When the Mekong swells each monsoon, the Tonle Sap River is supposed to turn around and push life into Cambodia’s great lake. That seasonal reverse flow is fading fast, and new modeling fingers a stark culprit: sand mining. In a paper published today in Nature Sustainability, researchers show that aggressive extraction of construction sand from the Mekong in Cambodia and Vietnam has carved the riverbed lower, weakening the hydraulic push that once inflated Tonle Sap Lake each year.
Tonle Sap is no ordinary lake. Recognized as a UNESCO Biosphere Reserve, it shelters endangered amphibians, reptiles, mammals, and birds, with an acknowledged diversity of 885 species. It also feeds and employs millions, acting like a giant flood capacitor that stores wet season water for the dry months and tempers downstream floods across the Mekong Delta, home to 23 million people. On paper, that system looks resilient. In the field, it looks brittle.
Researchers report that between 1998 and 2018, riverbed lowering along the Mekong mainstem reduced the volume of reverse flow into Tonle Sap by 40 to 50 percent. Their forward scenarios are even bleaker. If current extraction continues, the reverse flow could be down by 69 percent by 2038 compared to 1998. That would shrink peak lake levels by meters, reduce flooded area by roughly 40 percent, and, critically, slash dry season outflow to the delta by close to 59 percent. Think of brown water receding too soon, floodplain forests left high and dry, and fish nurseries without their pulse.
“Our work demonstrates that, while climate change and damming are minor contributory factors, by far the dominant driver has been riverbed incision caused by largely rampant sand mining on the Mekong.”
That assessment, from co-author Steve Darby of the University of Southampton, runs counter to the common narrative that upstream dams or climate change alone explain the lake’s decline. The study does not absolve those pressures; it quantifies them as secondary contributors that compound a geomorphic crisis. Lower the riverbed enough, the team argues, and you reduce water levels at the delta apex, weakening the gradient that flips the Tonle Sap River each year. The hydraulics become unfavorable, and the clockwork reversal shortens and weakens.

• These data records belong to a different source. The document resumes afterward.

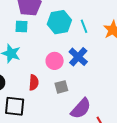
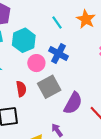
cyan hexagon: (59, 22) -> (24, 40), moved
gray square: (61, 87) -> (49, 87), size x1.6

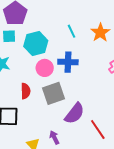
blue cross: (58, 53) -> (68, 62), turned -36

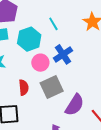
cyan line: (71, 31) -> (53, 24), moved
blue cross: (68, 62) -> (63, 54), turned -30

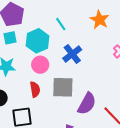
pink circle: (40, 63) -> (40, 65), moved
gray square: (52, 87) -> (63, 87), turned 30

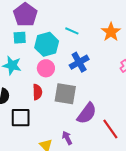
cyan line: (61, 24) -> (72, 31), turned -40

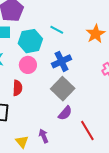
gray square: (65, 94) -> (63, 89), moved, turned 30
purple semicircle: (87, 113) -> (65, 113), size x0.7

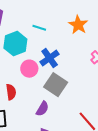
pink circle: (28, 65) -> (29, 69), moved
purple semicircle: (65, 113) -> (42, 109), moved

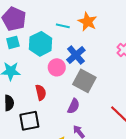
orange star: (78, 25) -> (87, 22), moved

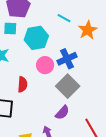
cyan line: (63, 26) -> (64, 18), moved
purple semicircle: (74, 106) -> (62, 113), moved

The knock-on effects propagate hundreds of kilometers. During the monsoon, more water bypasses the lake and surges into the Mekong Delta, raising flood risk. In the dry season, less water bleeds back from the lake, inviting saltwater intrusion deep into rice country and threatening aquaculture. Those shifts hit people first and ecosystems soon after. Field interviews cited by the team describe aquaculture mortality near 80 percent in some communities, declining wild catch, and mounting household debt. One fisher summed up the mood with a plea for a different future for their children.
A Global Building Boom With Local Costs
Why is the sand leaving so fast? Construction demand. Cities in the region and beyond are swallowing concrete at unprecedented rates, and the Mekong’s bed has become a quarry. Cambodia extracted an estimated 59 million tonnes of river sand in 2020. Vietnamese operations in the delta have averaged tens of millions of cubic meters per year. Those volumes dwarf the Mekong’s natural sand supply, creating a sediment deficit that chisels the channel deeper and destabilizes banks. Anyone who has watched a riverbank slump into chocolate water after a dredger passes knows the feeling in their gut.
“Rapid urban growth has fuelled a global surge in a demand for construction sands, increasing river sand mining rates.”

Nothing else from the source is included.